2023 KPSS'ye girdikleri halde yaklaşık bir yıldır atama bekleyen öğretmenlerin olduğunu belirten Eğitim-Bir-Sen Genel Sekreteri Talat Yavuz, beklenen atamanın önümüzdeki hafta olacağını aktardı.
İlke Haber Ajansı (İLKHA) muhabirine konuşan Yavuz, "Bu yıl atamayı bekleyen arkadaşlarımızın beklentisi uzun oldu. Hem bir an önce açıklansın hem de olabildiğince 100 bin, 68 bin kontenjan açıklasın. Seçim (31 Mart) öncesinde yeterli bir sayı açıklansın diye bekliyorlardı. Çünkü sınava girdiler atamayı bekliyorlardı. Çok sebepten dolayı bu mümkün olmadı ama artık iyice yaklaştık önümüzdeki hafta inşallah açıklanacak. Arkadaşlarımız epey yoruldular. Önce sınavı sonra kontenjanı bekleyerek ne kadar kontenjan açıklanacak diye inşallah önümüzdeki hafta kontenjanlar açıklanıp atama takvimi belli olduğunda arkadaşlarımız önünü görecekler. Biz de bu süreçte sendika olarak arkadaşlarımıza destek olduk. Ziyarete geldiler, basın açıklamaları oldu. Her defasında sosyal medyada yürüttükleri kampanyalara destek olduk. Ama artık sıkıntılı bir sürecin sonuna geldik. İnşallah kontenjanda onları memnun edecek olur ve bu bekleyiş mutlu sona ulaşmış olur." temennisinde bulundu.

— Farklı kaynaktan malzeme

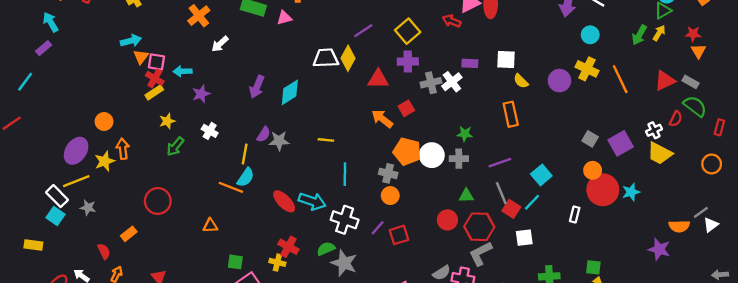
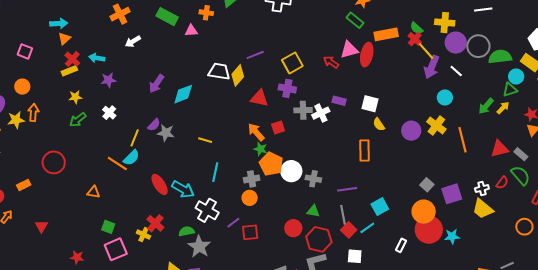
pink square: (156, 62) -> (25, 51), moved
green star: (465, 134) -> (260, 149), moved
orange circle: (593, 170) -> (424, 212), size x1.5
gray cross: (388, 173) -> (252, 179), turned -35

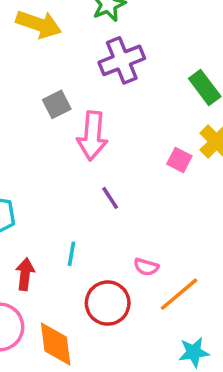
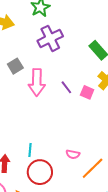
purple line: (110, 198) -> (66, 87), moved
red circle: (108, 303) -> (40, 172), moved

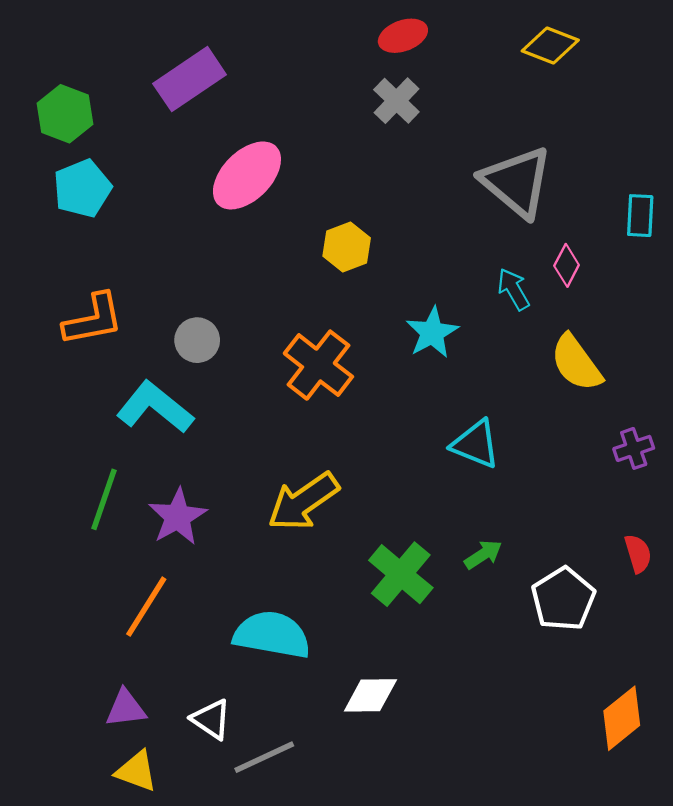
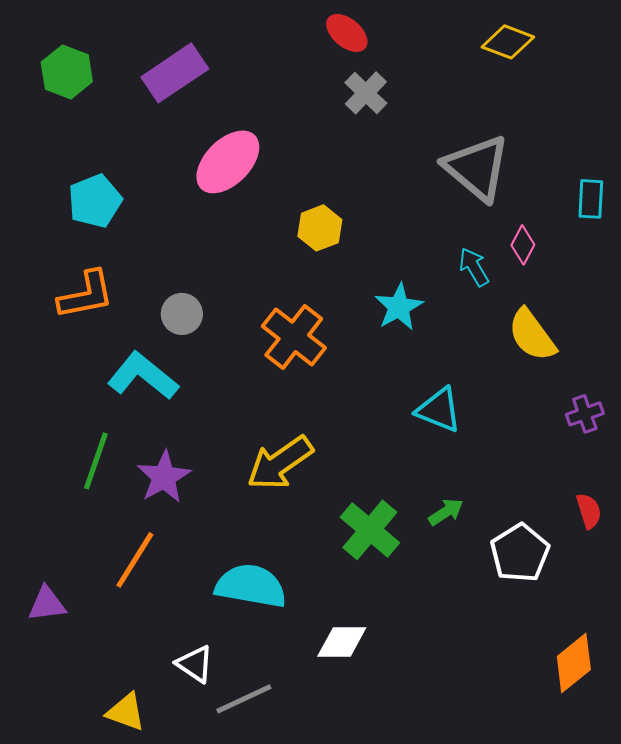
red ellipse: (403, 36) -> (347, 33), moved, turned 60
green hexagon: (65, 114) -> (67, 72), moved
cyan pentagon: (82, 188) -> (95, 201), moved
purple triangle: (126, 708) -> (47, 604), moved

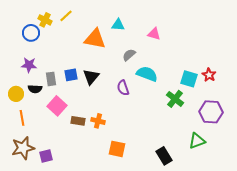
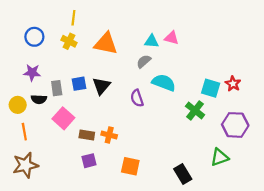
yellow line: (66, 16) -> (73, 18), turned -40
yellow cross: (45, 20) -> (69, 41), moved
cyan triangle: (118, 25) -> (152, 41), moved
purple square: (46, 156) -> (89, 161), moved

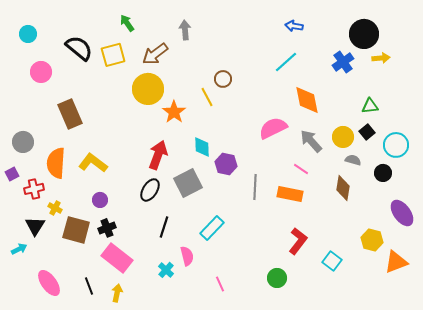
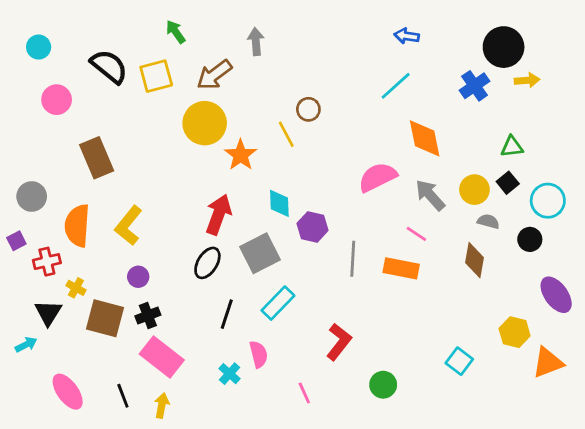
yellow L-shape: (93, 163) -> (129, 226), turned -88
cyan rectangle: (212, 228) -> (278, 303), moved
red L-shape: (298, 241) -> (339, 342), moved

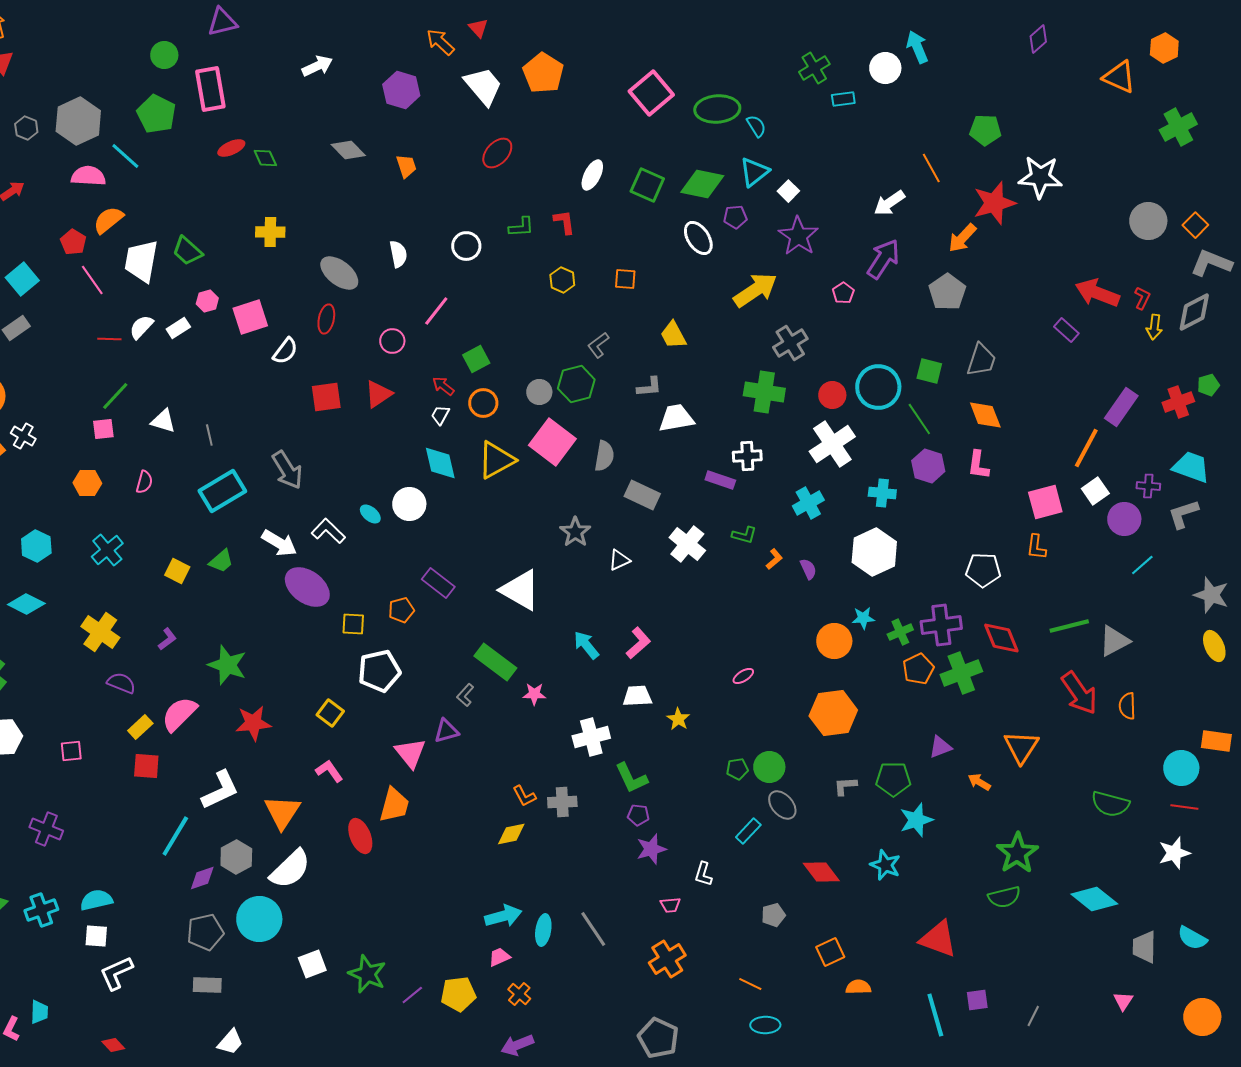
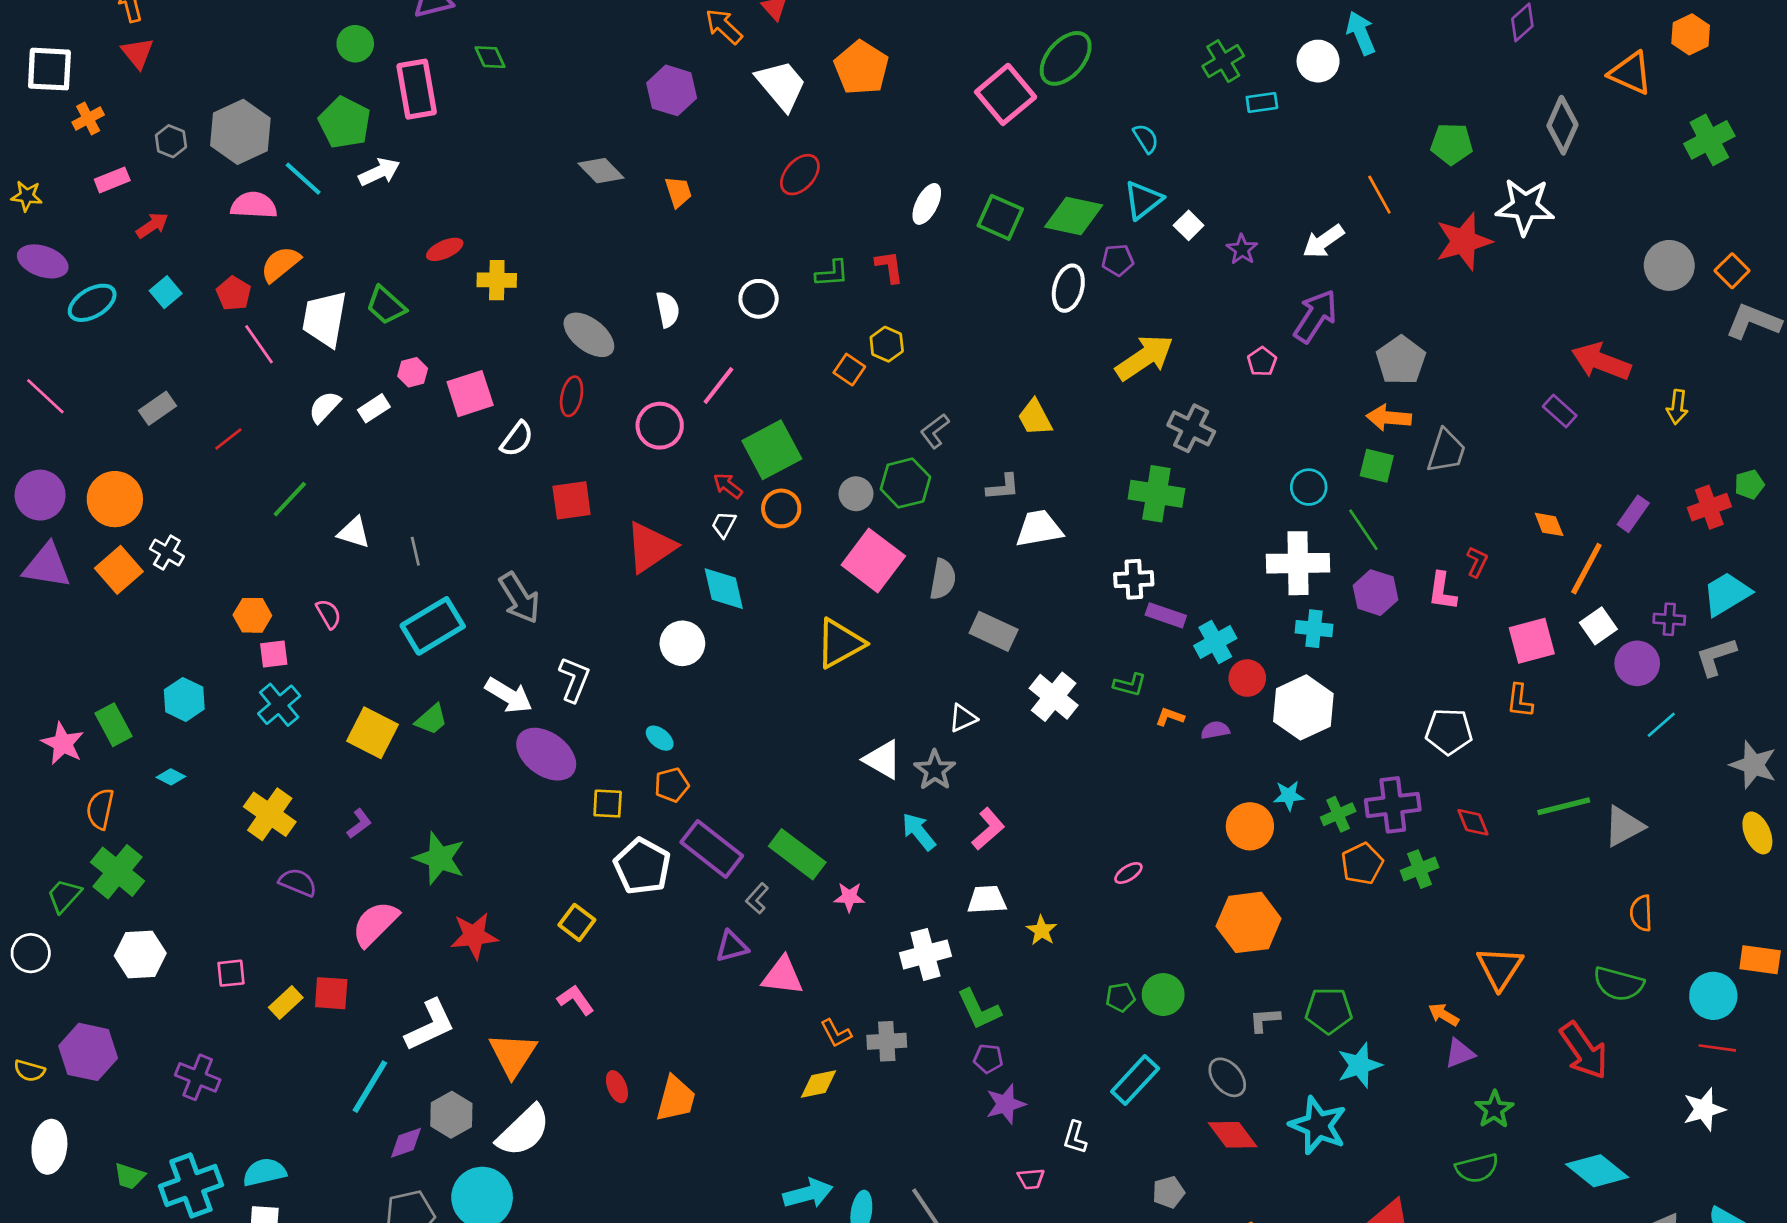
white arrow: (317, 66) -> (379, 172), moved
green ellipse: (717, 109) -> (1066, 58), moved, turned -45
red ellipse: (231, 148) -> (445, 249), moved
green diamond: (265, 158) -> (490, 57), moved
purple star: (798, 236) -> (1242, 249), moved, size x0.6
white ellipse: (698, 238) -> (1068, 288), turned 48
orange arrow: (962, 238) -> (1389, 418), moved, turned 52
cyan square: (22, 279) -> (166, 292), moved, size x0.7
orange square: (625, 279) -> (849, 370), moved, turned 30
red L-shape: (1142, 298) -> (1477, 562), moved
gray diamond: (1194, 312) -> (1562, 125), moved, turned -39
red line: (109, 339) -> (228, 439), moved, turned -40
pink circle: (392, 341) -> (660, 426), size x1.4
gray cross: (790, 343) -> (1191, 428), turned -32
green square: (476, 359) -> (772, 450), size x1.6
cyan circle: (878, 387) -> (1309, 487), size x0.6
red triangle: (378, 394) -> (650, 547), moved, size x1.4
red circle: (832, 395) -> (1247, 678), moved
purple rectangle: (1121, 407) -> (1633, 514), size x0.7
orange diamond: (985, 415) -> (1549, 524), moved, size x0.7
pink square: (103, 429) -> (274, 654), moved
white cross: (832, 444) -> (1298, 563), moved, turned 33
yellow triangle: (496, 460) -> (840, 643), moved
cyan trapezoid: (1191, 467) -> (1727, 594), turned -51
purple rectangle: (720, 480) -> (1166, 615), moved
pink semicircle: (144, 482) -> (329, 614), turned -45
cyan ellipse: (370, 514) -> (660, 738), moved
white L-shape: (328, 531) -> (574, 679), turned 68
gray star: (575, 532) -> (935, 770), moved
orange L-shape: (774, 559) -> (1170, 717), turned -120
purple semicircle: (808, 569) -> (1215, 730), turned -75
yellow square: (177, 571) -> (373, 733), size x1.5
purple rectangle: (438, 583) -> (712, 849), moved, size x1.4
white triangle: (520, 590) -> (883, 760), moved, size x0.7
cyan diamond: (26, 604) -> (171, 777), size x0.6
red diamond: (1001, 638) -> (1473, 822), size x0.7
white pentagon: (379, 671) -> (642, 866), turned -30
green cross: (961, 673) -> (1420, 869), size x0.7
red arrow: (1079, 693) -> (1584, 1051), moved
yellow rectangle: (140, 727) -> (286, 1003), moved
purple triangle: (940, 747) -> (1460, 1053), moved
pink triangle: (410, 753) -> (783, 976), moved, turned -44
green semicircle: (1110, 804) -> (1619, 984), moved
orange trapezoid: (394, 805) -> (676, 1099), moved
gray ellipse: (782, 805) -> (1227, 1077), moved
cyan rectangle: (748, 831) -> (1135, 1080), size x1.4
red ellipse: (360, 836) -> (617, 1087), size x0.7
green star: (1017, 853) -> (1494, 1109), size x0.7
cyan star: (885, 865) -> (1318, 1125), size x1.4
cyan cross: (41, 910) -> (191, 1185), size x1.4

"ÖĞRETMEN AÇIĞI BİR HESABA GÖRE 70 BİNLERDE BİR HESABA GÖRE 100 BİNLERDE”
EĞİTİM-BİR-SEN GENEL SEKRETERİ TALAT YAVUZ
Öğretmen atamasının derinlemesine işlenmesi gereken ve uzun yıllara yayılmış bir önlem alınması gereken çok da konuşulan bir konu olduğunu hatırlatan Yavuz, "Çok mezun veriyoruz. Öğretmen planlaması çok fazla yapılmamış, yıllar içerisinde birikmiş atanamayan bir milyon öğretmenden bahsediyoruz. Öğretmen açığı bir hesaba göre 70 binlerde bir hesaba göre 100 binlerde. Öğretmen açığı olduğu bir dönemde her halükarda ihtiyaç olan kontenjanın tamamı bile atarsa bir milyona ulaşan atamayı bekleyen öğretmen bu bir problem planlamanın olması lazım. Ülkemizin üniversitelerdeki kaynağı, gençlerimizin hayatlarının bu şekilde olmaması ve bu şekilde harcanmaması lazım. Ne kadar öğretmen ihtiyacı varsa özel sektörün veya devletin belki birazcık üzerinde üniversitelerde eğitim fakültelerinin kontenjanları belirlenmesi lazım. Bu çok konuştuğumuz ancak bir türlü üzerinde bir sistemin oluşturulmadığı bir yönüyle Milli Eğitim Bakanlığı ve bir yönüyle YÖK'ün beraber çalışarak çok da geç kalmadan bir an önce üniversitelerin hem daha iyi öğretmen yetiştirmek, eğitim fakültelerinin belki kontenjanlarını kısalar belki taban puanı hukukta tıpta olduğu gibi belli bir düzeyde taban puanın uygulanmasıyla eğitim fakültelerinde hayatın gerçekleriyle pareler bir düzen vermek lazım diye düşünür." dedi.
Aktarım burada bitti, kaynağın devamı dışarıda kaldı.